- **WHAT NEEDS TO BE DONE**
Repeat the span of the entries below that starts at the line with "DESEMBER 08, 2025" and ends at the line with "Székhely: 4130 Derecske, Dózsa György 32/A", nothing more. Skip the pictures.

#### ENTRIES PROVIDED

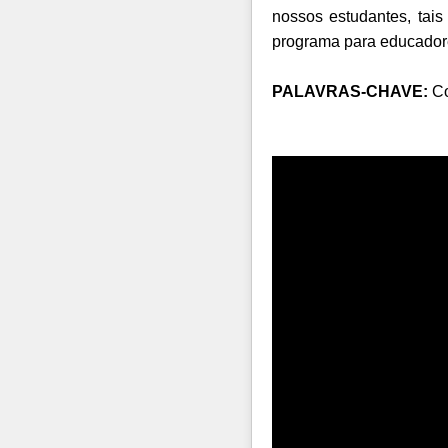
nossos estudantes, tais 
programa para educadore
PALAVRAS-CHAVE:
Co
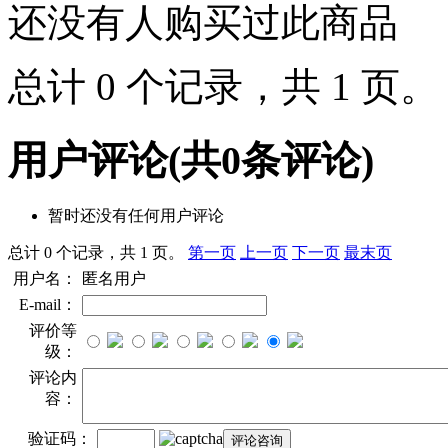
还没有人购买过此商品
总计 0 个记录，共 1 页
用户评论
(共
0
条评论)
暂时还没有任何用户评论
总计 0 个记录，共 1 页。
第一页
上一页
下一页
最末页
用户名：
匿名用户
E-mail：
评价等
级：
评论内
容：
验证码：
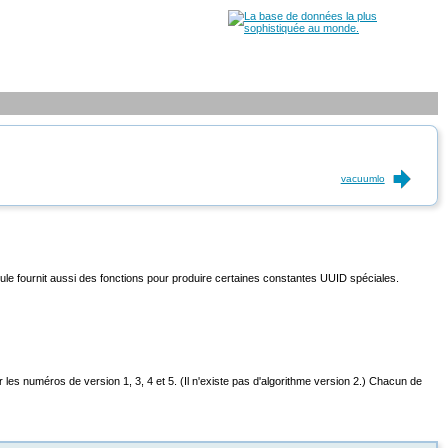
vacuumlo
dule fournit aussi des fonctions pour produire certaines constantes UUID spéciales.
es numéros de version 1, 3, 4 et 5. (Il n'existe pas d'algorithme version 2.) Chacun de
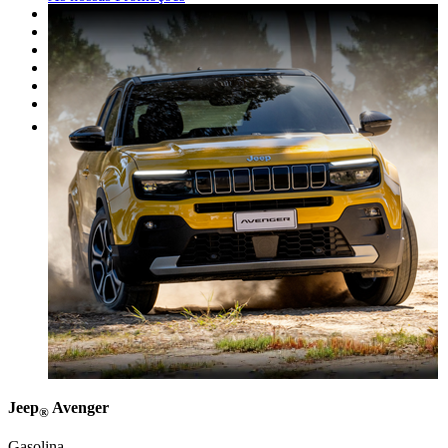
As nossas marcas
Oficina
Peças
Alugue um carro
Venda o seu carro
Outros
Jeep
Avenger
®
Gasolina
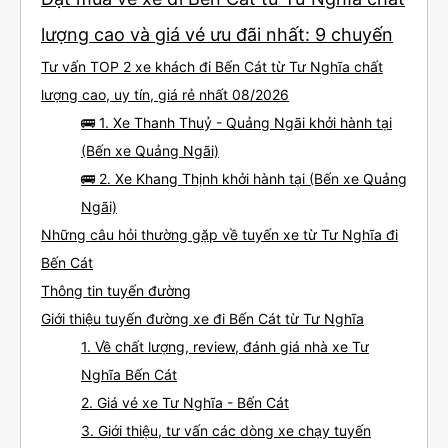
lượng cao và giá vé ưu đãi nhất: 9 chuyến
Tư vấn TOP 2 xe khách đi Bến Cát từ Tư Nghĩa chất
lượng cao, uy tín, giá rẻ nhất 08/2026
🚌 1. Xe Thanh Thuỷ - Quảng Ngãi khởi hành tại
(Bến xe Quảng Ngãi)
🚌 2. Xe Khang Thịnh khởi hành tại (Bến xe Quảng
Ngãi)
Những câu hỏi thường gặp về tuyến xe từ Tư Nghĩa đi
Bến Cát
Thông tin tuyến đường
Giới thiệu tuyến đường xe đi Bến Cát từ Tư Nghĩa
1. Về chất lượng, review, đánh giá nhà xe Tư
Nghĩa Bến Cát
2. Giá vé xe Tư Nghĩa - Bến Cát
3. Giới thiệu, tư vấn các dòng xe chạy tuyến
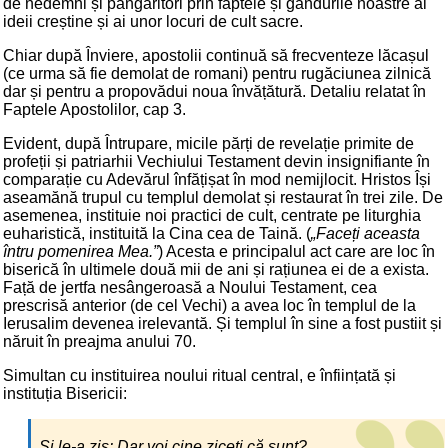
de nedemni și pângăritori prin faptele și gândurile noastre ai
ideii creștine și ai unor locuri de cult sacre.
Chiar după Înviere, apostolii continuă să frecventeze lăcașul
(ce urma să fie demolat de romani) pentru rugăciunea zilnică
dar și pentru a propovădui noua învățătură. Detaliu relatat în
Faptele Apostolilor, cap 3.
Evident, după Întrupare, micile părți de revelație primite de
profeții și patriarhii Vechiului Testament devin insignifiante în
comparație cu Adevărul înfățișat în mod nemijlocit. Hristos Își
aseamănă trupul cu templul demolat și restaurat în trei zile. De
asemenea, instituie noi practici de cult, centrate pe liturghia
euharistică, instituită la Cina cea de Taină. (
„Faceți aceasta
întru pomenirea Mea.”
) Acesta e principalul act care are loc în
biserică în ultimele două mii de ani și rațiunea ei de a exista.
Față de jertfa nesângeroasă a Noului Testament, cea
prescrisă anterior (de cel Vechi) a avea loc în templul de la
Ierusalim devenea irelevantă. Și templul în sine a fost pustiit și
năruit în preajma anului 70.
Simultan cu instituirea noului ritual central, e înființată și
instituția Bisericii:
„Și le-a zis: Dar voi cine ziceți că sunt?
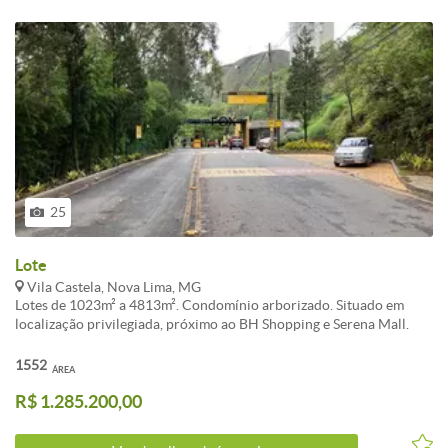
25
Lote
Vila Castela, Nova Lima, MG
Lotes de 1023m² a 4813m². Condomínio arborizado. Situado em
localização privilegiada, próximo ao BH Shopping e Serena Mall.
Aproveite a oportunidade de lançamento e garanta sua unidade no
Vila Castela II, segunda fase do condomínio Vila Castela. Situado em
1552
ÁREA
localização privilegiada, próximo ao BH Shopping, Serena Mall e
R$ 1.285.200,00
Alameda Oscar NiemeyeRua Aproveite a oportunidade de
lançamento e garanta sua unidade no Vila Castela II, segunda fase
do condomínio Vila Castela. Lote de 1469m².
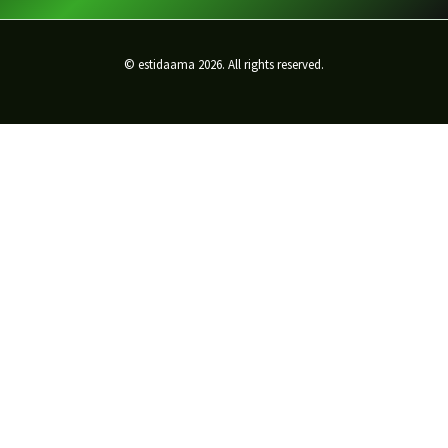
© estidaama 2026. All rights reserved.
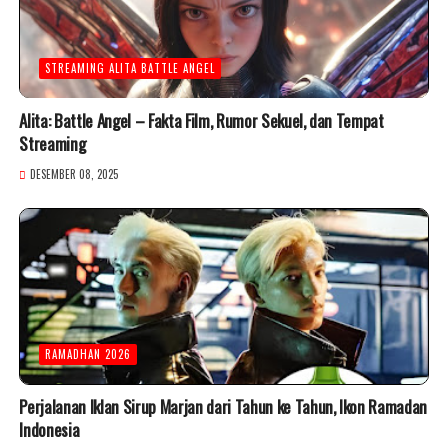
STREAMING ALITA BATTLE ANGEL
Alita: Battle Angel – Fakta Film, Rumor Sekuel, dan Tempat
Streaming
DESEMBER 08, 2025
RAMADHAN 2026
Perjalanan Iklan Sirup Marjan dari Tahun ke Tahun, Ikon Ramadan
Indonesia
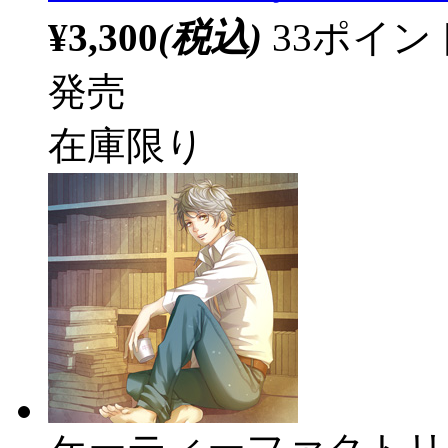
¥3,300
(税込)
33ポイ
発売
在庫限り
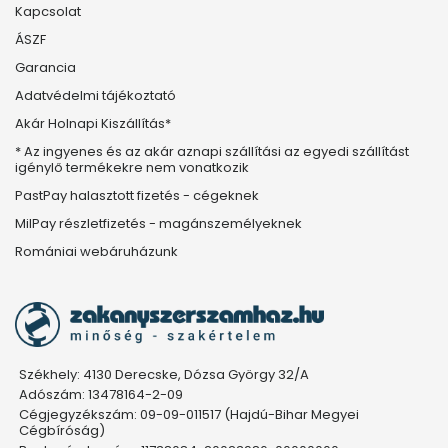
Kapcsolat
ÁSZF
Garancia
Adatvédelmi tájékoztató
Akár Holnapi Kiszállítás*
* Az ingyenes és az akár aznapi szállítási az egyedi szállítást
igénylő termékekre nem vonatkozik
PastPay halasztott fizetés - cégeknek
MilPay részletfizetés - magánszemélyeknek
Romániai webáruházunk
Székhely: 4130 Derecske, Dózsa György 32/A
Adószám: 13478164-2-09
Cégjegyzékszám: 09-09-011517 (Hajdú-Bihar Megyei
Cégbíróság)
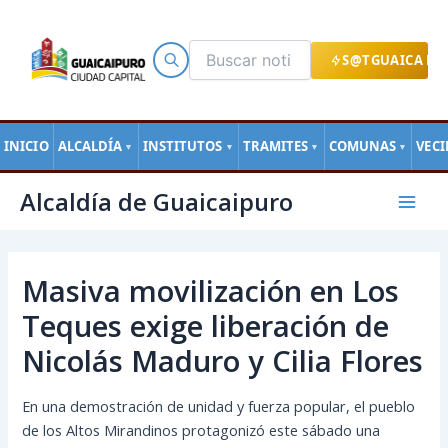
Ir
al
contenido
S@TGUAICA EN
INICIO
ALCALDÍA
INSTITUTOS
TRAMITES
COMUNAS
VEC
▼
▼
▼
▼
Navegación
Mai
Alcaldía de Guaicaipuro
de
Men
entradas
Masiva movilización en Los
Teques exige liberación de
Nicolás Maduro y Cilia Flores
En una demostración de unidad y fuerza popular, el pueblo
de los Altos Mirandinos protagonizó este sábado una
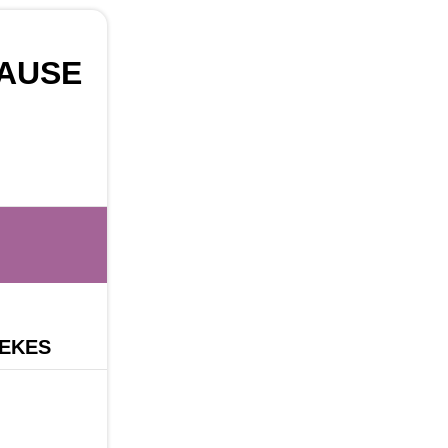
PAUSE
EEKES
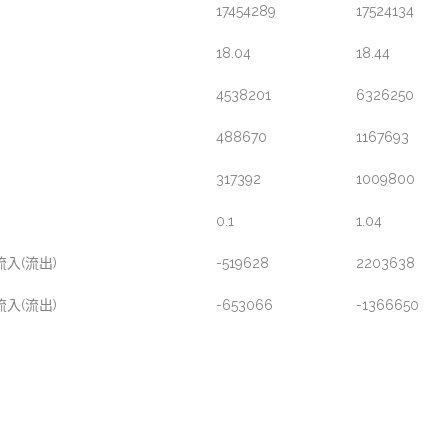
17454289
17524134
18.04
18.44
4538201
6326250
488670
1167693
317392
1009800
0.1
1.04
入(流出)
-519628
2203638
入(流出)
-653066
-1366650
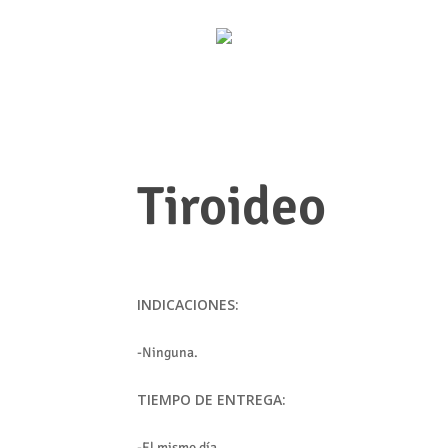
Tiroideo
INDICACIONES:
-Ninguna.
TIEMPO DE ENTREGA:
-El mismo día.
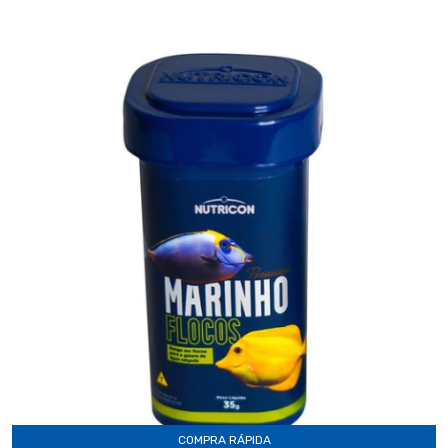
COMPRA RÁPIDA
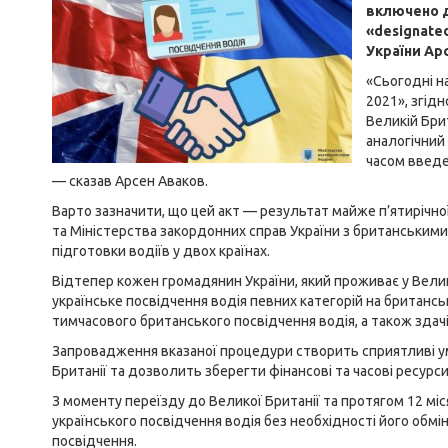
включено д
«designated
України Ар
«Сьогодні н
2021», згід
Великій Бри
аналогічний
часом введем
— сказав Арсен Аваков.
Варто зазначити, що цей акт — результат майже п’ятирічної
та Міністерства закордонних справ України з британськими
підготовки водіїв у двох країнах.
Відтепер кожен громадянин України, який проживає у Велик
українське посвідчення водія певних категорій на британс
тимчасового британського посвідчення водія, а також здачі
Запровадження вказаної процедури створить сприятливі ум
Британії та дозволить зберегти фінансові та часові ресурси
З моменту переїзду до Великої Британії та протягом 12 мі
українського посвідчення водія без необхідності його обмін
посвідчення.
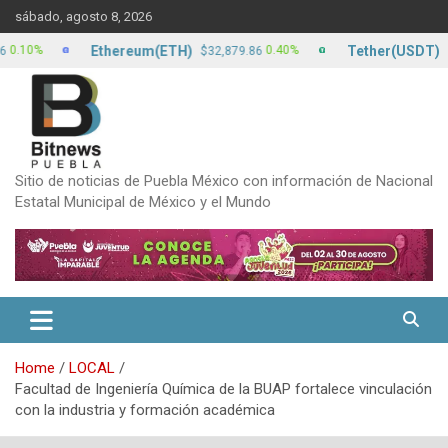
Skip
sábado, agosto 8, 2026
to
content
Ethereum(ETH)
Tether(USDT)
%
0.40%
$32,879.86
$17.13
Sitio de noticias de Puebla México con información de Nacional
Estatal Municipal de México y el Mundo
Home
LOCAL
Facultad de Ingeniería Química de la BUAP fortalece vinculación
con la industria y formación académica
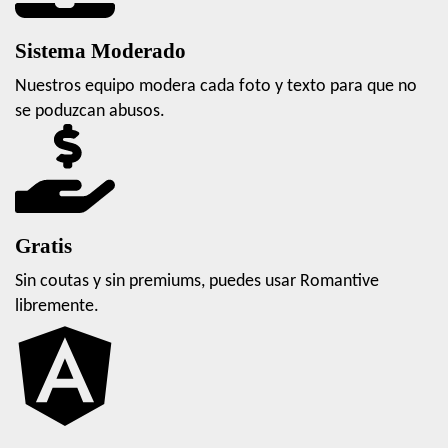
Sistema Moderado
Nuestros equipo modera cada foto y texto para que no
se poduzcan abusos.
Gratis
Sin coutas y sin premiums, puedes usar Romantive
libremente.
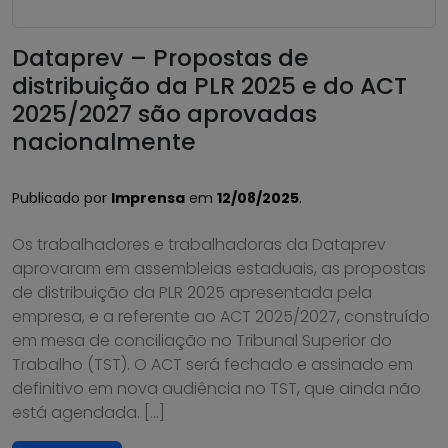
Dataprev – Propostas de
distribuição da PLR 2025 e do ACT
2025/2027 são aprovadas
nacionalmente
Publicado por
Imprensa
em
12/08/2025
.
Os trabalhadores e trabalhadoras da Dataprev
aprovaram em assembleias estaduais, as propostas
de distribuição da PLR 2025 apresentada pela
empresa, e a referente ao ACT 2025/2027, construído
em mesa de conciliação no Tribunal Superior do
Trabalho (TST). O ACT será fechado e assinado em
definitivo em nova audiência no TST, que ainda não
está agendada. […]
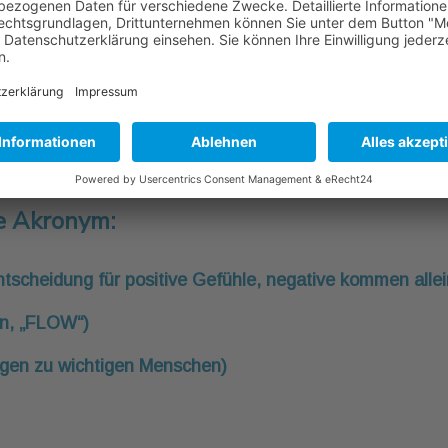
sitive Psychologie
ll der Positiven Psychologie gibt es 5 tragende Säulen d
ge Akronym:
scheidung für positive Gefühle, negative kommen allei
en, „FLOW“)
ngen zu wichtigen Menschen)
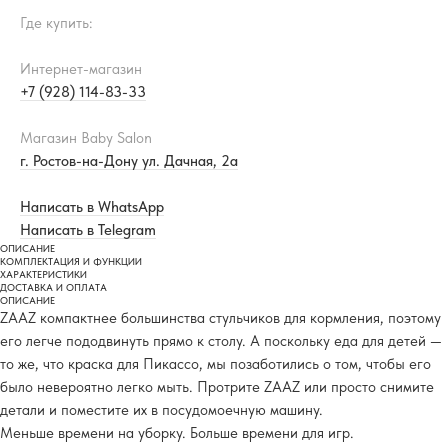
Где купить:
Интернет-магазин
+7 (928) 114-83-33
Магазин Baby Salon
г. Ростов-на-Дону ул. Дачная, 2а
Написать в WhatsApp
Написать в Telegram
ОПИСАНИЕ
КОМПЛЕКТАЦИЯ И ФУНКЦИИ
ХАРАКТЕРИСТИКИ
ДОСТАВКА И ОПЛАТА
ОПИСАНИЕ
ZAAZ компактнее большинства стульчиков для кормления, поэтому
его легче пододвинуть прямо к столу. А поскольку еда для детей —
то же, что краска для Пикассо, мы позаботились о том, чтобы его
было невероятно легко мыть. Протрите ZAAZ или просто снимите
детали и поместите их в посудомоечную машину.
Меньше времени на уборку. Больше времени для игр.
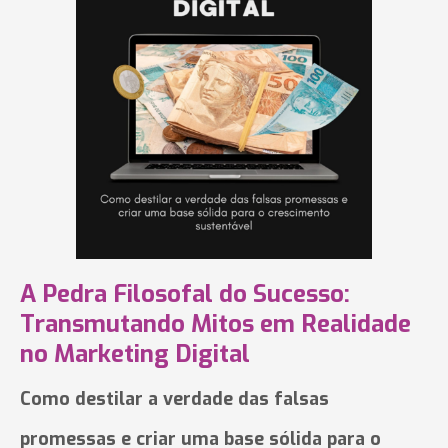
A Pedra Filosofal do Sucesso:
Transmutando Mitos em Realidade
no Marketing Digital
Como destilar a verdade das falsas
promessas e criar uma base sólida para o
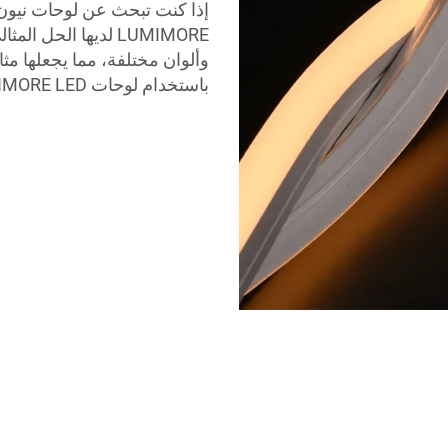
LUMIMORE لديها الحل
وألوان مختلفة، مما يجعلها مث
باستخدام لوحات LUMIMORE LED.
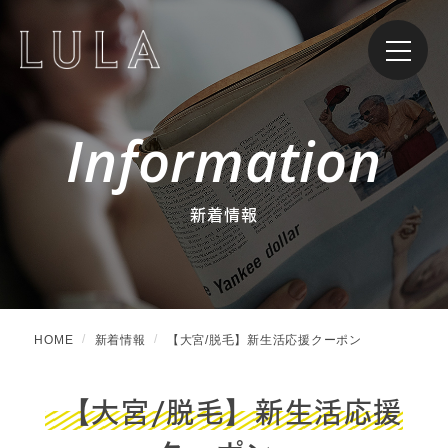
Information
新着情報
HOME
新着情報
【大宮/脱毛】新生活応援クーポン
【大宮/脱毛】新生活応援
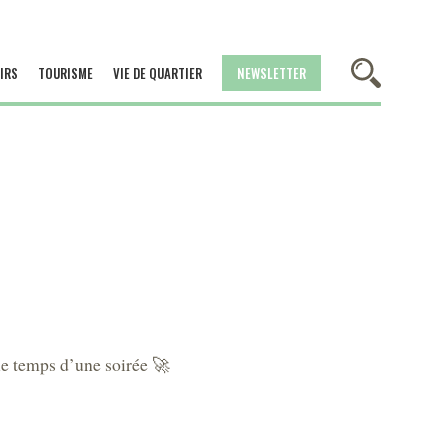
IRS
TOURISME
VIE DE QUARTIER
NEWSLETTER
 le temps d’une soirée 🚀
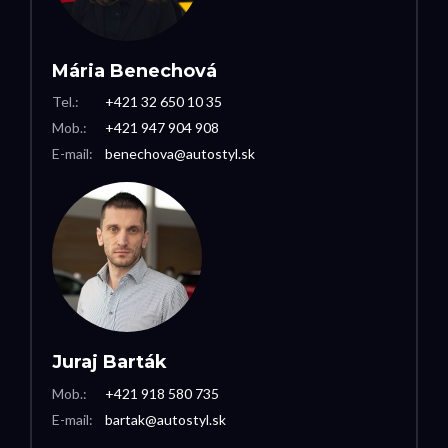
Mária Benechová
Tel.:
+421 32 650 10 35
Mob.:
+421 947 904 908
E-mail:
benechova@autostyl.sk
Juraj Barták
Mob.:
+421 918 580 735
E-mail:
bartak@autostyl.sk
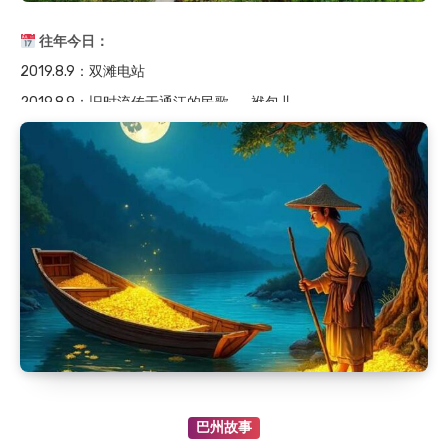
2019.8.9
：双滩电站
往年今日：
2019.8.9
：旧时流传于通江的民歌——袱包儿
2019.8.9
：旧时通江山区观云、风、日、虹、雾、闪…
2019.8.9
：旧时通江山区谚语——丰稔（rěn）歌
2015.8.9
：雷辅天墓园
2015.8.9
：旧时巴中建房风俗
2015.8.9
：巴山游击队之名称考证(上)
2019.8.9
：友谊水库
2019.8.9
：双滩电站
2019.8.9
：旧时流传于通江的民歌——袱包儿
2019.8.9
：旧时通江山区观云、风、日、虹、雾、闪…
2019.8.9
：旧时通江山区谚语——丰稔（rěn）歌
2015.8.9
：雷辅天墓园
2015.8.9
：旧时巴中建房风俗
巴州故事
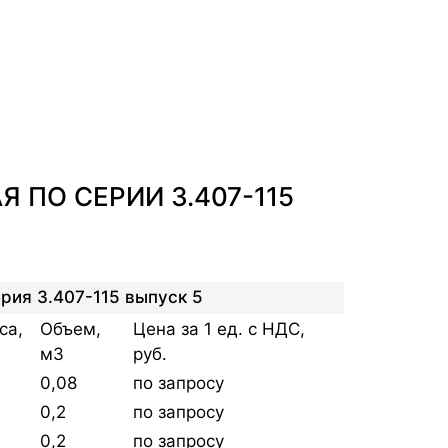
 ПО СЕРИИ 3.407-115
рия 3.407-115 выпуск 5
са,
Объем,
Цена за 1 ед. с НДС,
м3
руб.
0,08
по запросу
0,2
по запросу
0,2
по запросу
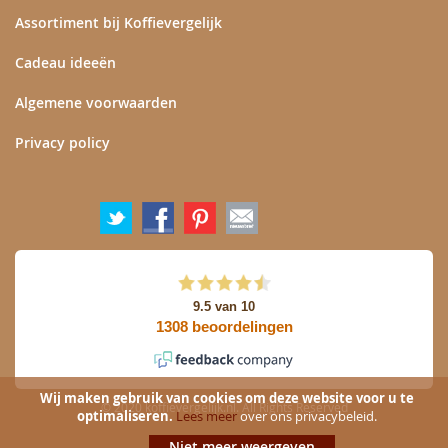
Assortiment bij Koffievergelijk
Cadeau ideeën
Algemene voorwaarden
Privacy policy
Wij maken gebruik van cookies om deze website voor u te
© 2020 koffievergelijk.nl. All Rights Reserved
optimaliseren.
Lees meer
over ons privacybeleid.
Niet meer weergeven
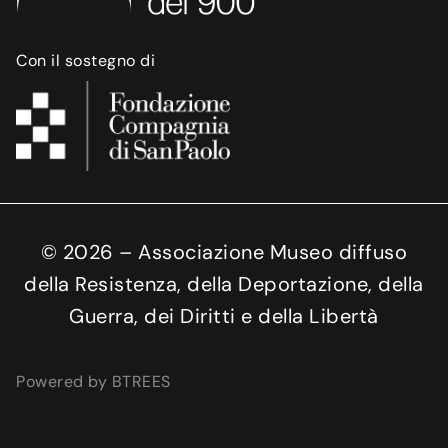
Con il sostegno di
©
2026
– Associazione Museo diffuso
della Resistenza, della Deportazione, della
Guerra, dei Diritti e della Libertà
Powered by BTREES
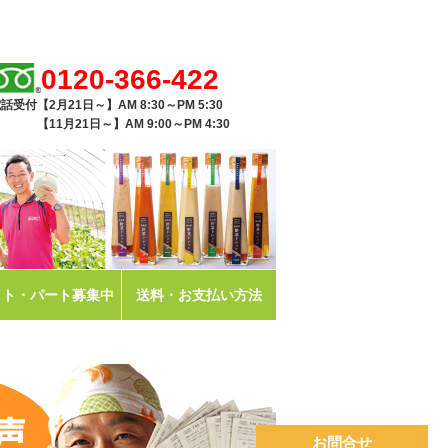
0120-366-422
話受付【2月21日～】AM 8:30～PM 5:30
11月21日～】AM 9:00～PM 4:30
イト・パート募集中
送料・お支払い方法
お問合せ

########

- **SOLUTION TO THE PROBLEM**
DESEMBER 08, 2025
RAMADHAN 2026
Perjalanan Iklan Sirup Marjan dari Tahun ke Tahun, Ikon Ramadan
Indonesia
¥3,300
(税込)
33ポイ
発売
在庫限り
Kapcsolat
ÁSZF
Garancia
Adatvédelmi tájékoztató
Akár Holnapi Kiszállítás*
* Az ingyenes és az akár aznapi szállítási az egyedi szállítást
igénylő termékekre nem vonatkozik
PastPay halasztott fizetés - cégeknek
MilPay részletfizetés - magánszemélyeknek
Romániai webáruházunk
Székhely: 4130 Derecske, Dózsa György 32/A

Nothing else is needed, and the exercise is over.